I’ve recently put blinders on and stopped seeking answers from others. (Generally speaking. There are the obvious exceptions.) This is mostly due to becoming extremely bored with people who like to tell everyone how much they know about a certain topic (myself included).
I’m instead focusing on things that get me thinking.
As a result, I quickly realized that I was overlooking some important insights that are baked into my own day-to-day life.
These are some of the things that I’m paying attention to (and how they apply to the work that I do):
Why my son loves Roblox.
- It feels like a small, immersive community (+ he plays while on FaceTime with his friends).
- This fascinates me from product and behavioral perspectives. There’s so much here. I’m mildly obsessed.
How I engage with podcasts.
- Long-form, deep and diverse conversations.
- Almost all non-business related. (Side note: I rarely consume any business-specific content these days, and virtually nothing associated with my industry.)
- I’m craving nuance and thought-provoking ideas.

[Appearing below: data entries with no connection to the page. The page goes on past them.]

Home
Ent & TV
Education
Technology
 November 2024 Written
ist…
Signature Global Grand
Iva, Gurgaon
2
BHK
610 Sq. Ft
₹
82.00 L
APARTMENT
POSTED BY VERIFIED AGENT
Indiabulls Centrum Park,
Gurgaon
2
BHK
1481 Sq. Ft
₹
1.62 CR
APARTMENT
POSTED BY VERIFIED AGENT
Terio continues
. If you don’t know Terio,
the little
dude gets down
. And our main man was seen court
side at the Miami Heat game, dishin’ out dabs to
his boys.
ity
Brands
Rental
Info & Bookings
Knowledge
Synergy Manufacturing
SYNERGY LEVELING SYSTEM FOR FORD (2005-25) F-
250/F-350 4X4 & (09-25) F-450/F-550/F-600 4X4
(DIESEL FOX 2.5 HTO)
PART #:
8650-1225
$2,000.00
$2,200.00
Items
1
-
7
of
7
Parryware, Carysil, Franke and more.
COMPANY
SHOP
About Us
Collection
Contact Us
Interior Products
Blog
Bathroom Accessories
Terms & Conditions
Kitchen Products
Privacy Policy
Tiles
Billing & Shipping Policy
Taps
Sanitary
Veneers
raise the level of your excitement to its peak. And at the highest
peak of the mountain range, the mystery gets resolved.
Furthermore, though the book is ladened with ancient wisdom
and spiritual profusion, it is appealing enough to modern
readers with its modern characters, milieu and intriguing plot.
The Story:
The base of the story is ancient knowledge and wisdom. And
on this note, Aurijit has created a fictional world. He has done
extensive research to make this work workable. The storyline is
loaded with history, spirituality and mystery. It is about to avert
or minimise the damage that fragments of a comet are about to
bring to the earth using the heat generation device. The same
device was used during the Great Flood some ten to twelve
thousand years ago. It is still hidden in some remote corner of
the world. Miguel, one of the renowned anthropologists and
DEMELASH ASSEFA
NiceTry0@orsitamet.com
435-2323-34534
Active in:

How I feel about social feeds.
- They’re largely valueless and often spark negative emotions (mostly frustration).
- There’s a desperate need for self curation.
- I created my own process for ignoring feeds altogether.
Conversations are bringing me immeasurably more value than creating content.
- This has caused a massive reevaluation of where I invest my time professionally.
Newsletters I can’t wait to read and the common thread between them.
- This has made me a believer in the power of the simple distribution of highly valuable, curated content.
- The more niche = the more valuable.
- A voluntary opt-in done right = massive trust.
How and where I share the things that I find valuable: products, ideas, content.
- This is a look inside of human behavior as it applies to marketing anything.
- This is putting incentives on display.
- This behavior is consistent across almost all business models, industries, and categories.
How much efficiency matters.
- As a busy person, efficiency dictates almost all of my choices.
- Does a choice/product/activity/relationship/food create more or less efficiency? That’s often my internal prompt.
My big takeaways:
- By taking a step back, looking at my behavior and the behavior of those around me, and thinking about it all within the context of my work, I might just tap into an opportunity that I’ve been overlooking.
- I value people who inspire me to think—and as a result, help me find my own answers. Because in the end, I’m the one with the context.
So here's something for you to consider:
Maybe seeking answers from others is causing you to miss what’s right in front of you.